EXERCISE INSTRUCTIONS
Below are records. Copy every line with "symptoms" in it.

MATERIAL PROVIDED
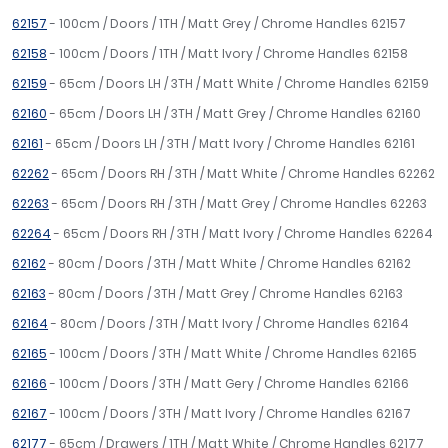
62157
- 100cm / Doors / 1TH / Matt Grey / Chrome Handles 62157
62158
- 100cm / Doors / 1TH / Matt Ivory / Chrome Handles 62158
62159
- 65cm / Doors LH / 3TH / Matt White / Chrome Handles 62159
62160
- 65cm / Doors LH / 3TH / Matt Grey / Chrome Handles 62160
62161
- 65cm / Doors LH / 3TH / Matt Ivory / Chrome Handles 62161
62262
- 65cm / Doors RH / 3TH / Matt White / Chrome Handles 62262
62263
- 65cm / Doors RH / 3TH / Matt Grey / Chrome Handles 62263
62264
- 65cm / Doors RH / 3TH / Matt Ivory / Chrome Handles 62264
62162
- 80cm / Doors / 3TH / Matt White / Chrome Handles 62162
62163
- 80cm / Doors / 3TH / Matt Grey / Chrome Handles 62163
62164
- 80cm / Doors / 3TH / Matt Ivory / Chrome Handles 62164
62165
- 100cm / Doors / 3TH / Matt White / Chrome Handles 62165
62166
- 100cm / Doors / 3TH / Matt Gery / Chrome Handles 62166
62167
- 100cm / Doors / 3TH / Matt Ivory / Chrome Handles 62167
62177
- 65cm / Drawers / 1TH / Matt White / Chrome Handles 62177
* * *
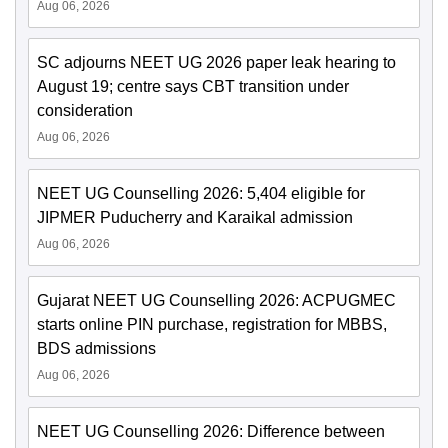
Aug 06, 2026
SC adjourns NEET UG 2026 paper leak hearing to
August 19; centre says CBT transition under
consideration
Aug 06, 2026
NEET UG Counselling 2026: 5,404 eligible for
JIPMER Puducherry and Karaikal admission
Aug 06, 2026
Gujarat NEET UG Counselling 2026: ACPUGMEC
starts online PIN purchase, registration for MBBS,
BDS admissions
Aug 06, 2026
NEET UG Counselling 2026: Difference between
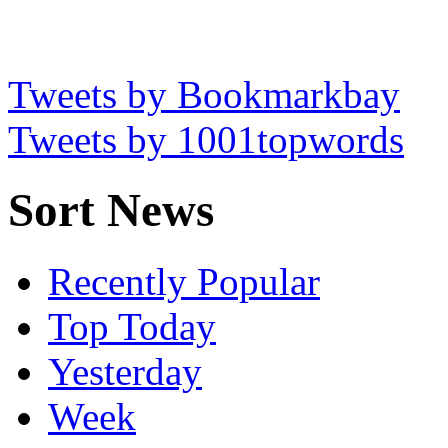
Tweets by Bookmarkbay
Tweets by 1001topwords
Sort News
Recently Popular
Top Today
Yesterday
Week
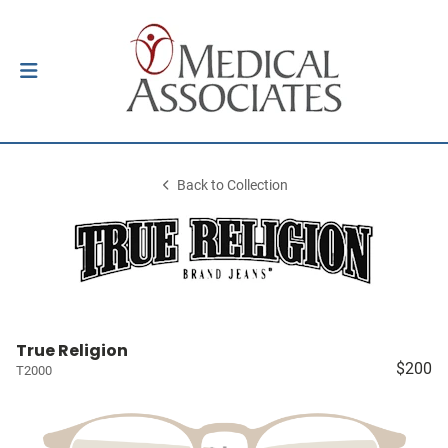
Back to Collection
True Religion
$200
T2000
--
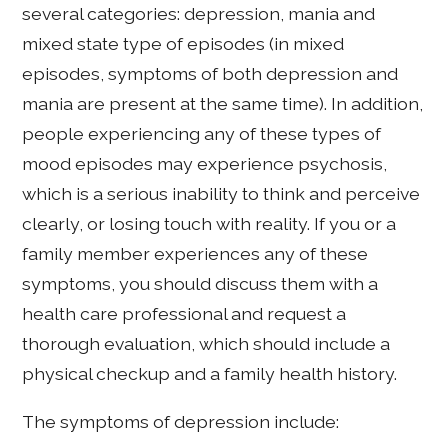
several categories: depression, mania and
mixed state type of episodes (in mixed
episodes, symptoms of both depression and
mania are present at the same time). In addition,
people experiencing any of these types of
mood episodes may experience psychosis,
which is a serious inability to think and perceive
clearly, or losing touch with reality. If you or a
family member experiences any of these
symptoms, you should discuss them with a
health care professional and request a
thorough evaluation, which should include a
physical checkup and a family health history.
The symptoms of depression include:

TASK RESULT
episodes, symptoms of both depression and
symptoms, you should discuss them with a
The symptoms of depression include:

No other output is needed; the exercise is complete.